During a highly active period of building construction and religious dedications following the Second Punic War, the aediles of 193 BC, Marcus Aemilius Lepidus and Lucius Aemilius Paullus, built a monumental portico linking the Porta Fontinalis to the Altar of Mars in the Campus Martius. The portico, known as the Aemiliana, was a covered walkway for the censors, who conducted the census at the Altar of Mars but had their office just inside the gate, within the walls.

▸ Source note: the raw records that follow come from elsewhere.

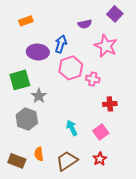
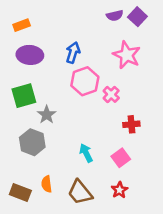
orange rectangle: (26, 21) -> (22, 25), moved
purple semicircle: (85, 24) -> (115, 16), moved
purple ellipse: (38, 52) -> (30, 55), moved
pink cross: (93, 79) -> (111, 94), turned 32
brown trapezoid: (67, 161) -> (80, 192), turned -95

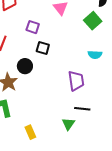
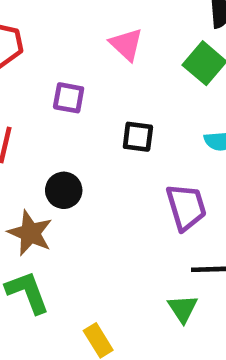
black square: (43, 48) -> (138, 137), moved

The extant Tomb of Bibulus, dating to the first half of the 1st century BC, was located just outside the gate. A funerary stele of the 2nd century AD preserves the name of a shoemaker, Gaius Julius Helius, who was located somewhere around the gate. Most notoriously, Gnaeus Calpurnius Piso, the supposed poisoner of the Emperor Tiberius' heir apparent Germanicus, had built structures above the gate to connect his private residences. The resulting domus was criticized for dominating the architectural profile of the site. As part of the punitive measures against the associates, family, and memory of Piso in the wake of the conspiracy, the senate ordered the demolition of these structures.

The Porta Fontinalis got its name from nearby springs (fontes), such as the spring still in evidence in the lowest level of the Tullianum. It may have had a religious connection to the god of springs and wells known as Fons or Fontus who was celebrated at the Fontinalia.

Ancient sources that mention the gate include Livy and Paulus.